TASK DIRECTIONS: Repeat the records in full and exactly, omitting pictures.

----- DATA LISTING

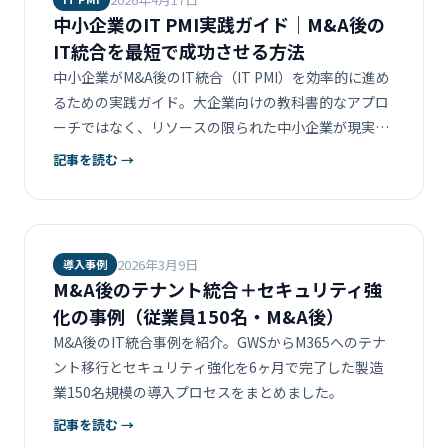
中小企業のIT PMI実践ガイド｜M&A後の
IT統合を最短で成功させる方法
中小企業がM&A後のIT統合（IT PMI）を効率的に進め
るための実践ガイド。大企業向けの教科書的なアプロ
ーチではなく、リソースの限られた中小企業が現実的
に取り組める方法を、費用感・期間・優先順位ととも
記事を読む →
に解説します。
2026年3月9日
導入事例
M&A後のテナント統合＋セキュリティ強
化の事例（従業員150名・M&A後）
M&A後のIT統合事例を紹介。GWSからM365へのテナ
ント移行とセキュリティ強化を6ヶ月で完了した製造
業150名規模の導入プロセスをまとめました。
記事を読む →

----------

TASK RESPONSE:
中小企業のIT PMI実践ガイド｜M&A後の
IT統合を最短で成功させる方法
中小企業がM&A後のIT統合（IT PMI）を効率的に進め
るための実践ガイド。大企業向けの教科書的なアプロ
ーチではなく、リソースの限られた中小企業が現実的
に取り組める方法を、費用感・期間・優先順位ととも
記事を読む →
に解説します。
2026年3月9日
導入事例
M&A後のテナント統合＋セキュリティ強
化の事例（従業員150名・M&A後）
M&A後のIT統合事例を紹介。GWSからM365へのテナ
ント移行とセキュリティ強化を6ヶ月で完了した製造
業150名規模の導入プロセスをまとめました。
記事を読む →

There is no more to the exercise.